Também conhecido como disforia puerperal ou tristeza materna, o baby blues, diferente da depressão pós parto, é considerado um quadro puerperal leve, porém extremamente frequente, acometendo até 80% das mulheres no período pós-parto. Geralmente, a instabilidade emocional (tristeza leve, ansiedade e choro fácil) inicia nos primeiros dias após nascimento do bebê, podendo permanecer até a 3º semana após o parto. A etiologia deste estado psicológico de intensa reatividade emocional é multifatorial. Alterações biológicas acontecem através de bruscas mudanças hormonais que geram labilidade afetiva, fazendo com que a mulher entre em conflito com sua sexualidade, imagem corporal e identidade feminina. Além disto, a privação de sono e o desgaste físico contribuem para o desenvolvimento do cansaço, do medo e da culpa. Desta forma, o blues puerperal faz a mulher-mãe ciclar entre a euforia do encantamento pelo bebê e a catastrofização da nova rotina.
No entanto, o que parece não ter fim, tem. O baby blues é passageiro, na significativa maioria das vezes, apresentando recuperação completa sem a necessidade de tratamento farmacológico (ao contrário da Depressão Pós Parto e da Psicose Puerperal).

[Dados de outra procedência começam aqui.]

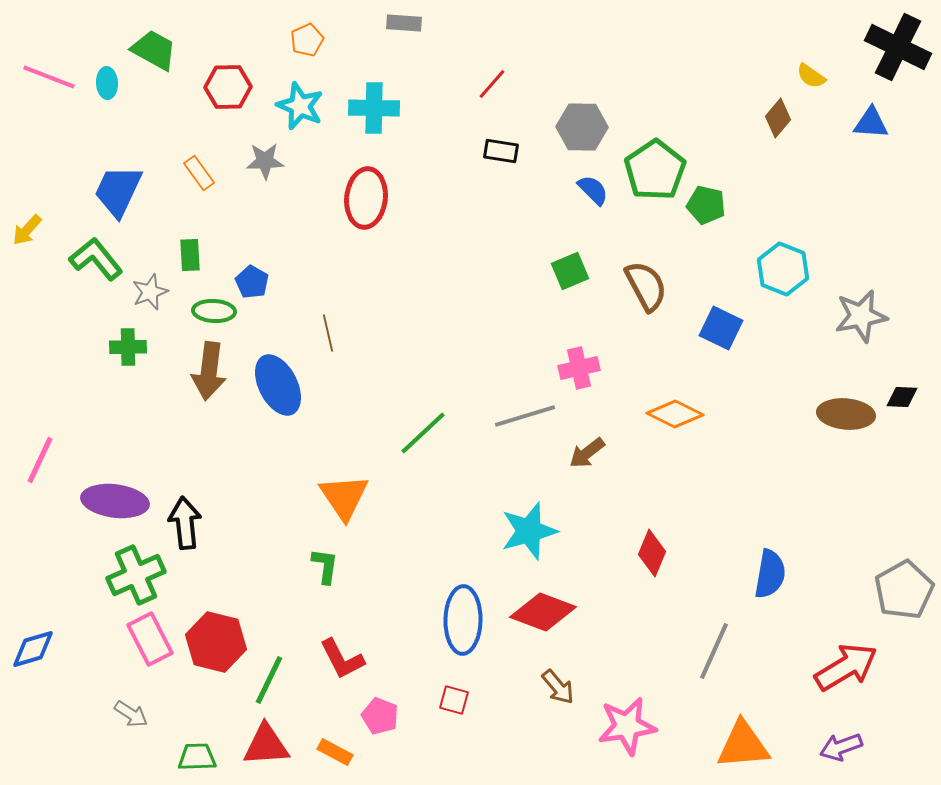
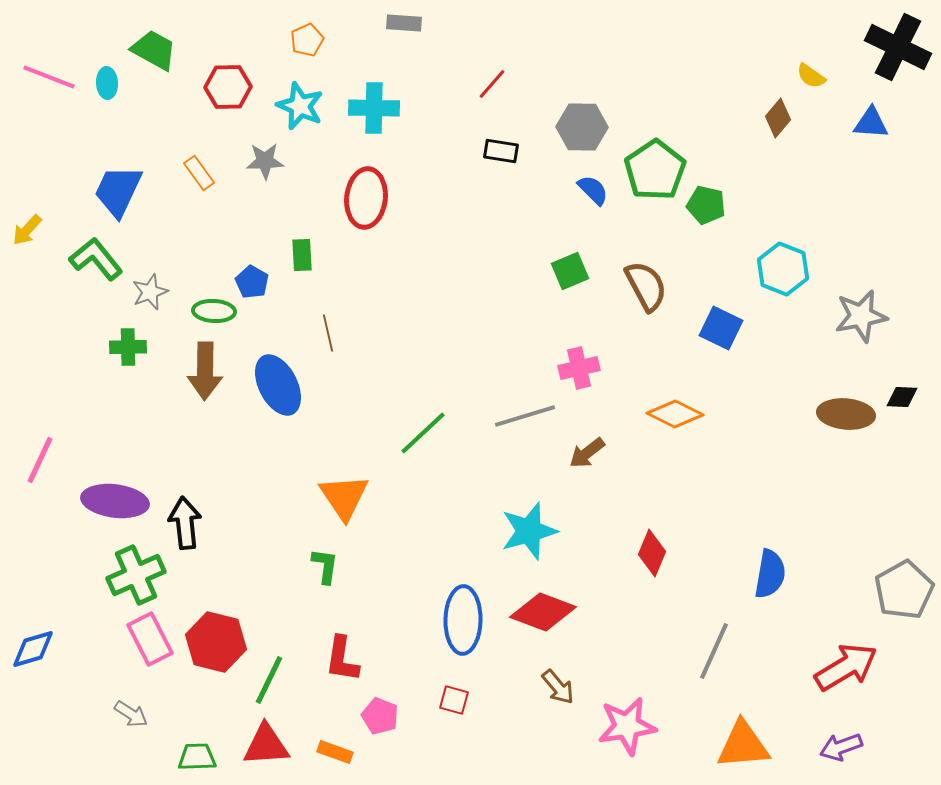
green rectangle at (190, 255): moved 112 px right
brown arrow at (209, 371): moved 4 px left; rotated 6 degrees counterclockwise
red L-shape at (342, 659): rotated 36 degrees clockwise
orange rectangle at (335, 752): rotated 8 degrees counterclockwise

A fundamental relevância de se identificar este quadro emocional é não patologizar uma reação natural da dupla mãe-bebê quando o curso após o nascimento não segue conforme o idealizado. Cabe ressaltar que, mesmo sendo considerada uma reação fisiológica, é de extrema importância fornecer cuidados durante este período. É preciso acolhimento, empatia, suporte físico e emocional para que a mãe consiga enfrentar este momento de maneira segura. O nascimento da mãe real inicia com a aceitação de que, mesmo num momento tão especial e bonito da vida da mulher, as emoções negativas podem estar presentes.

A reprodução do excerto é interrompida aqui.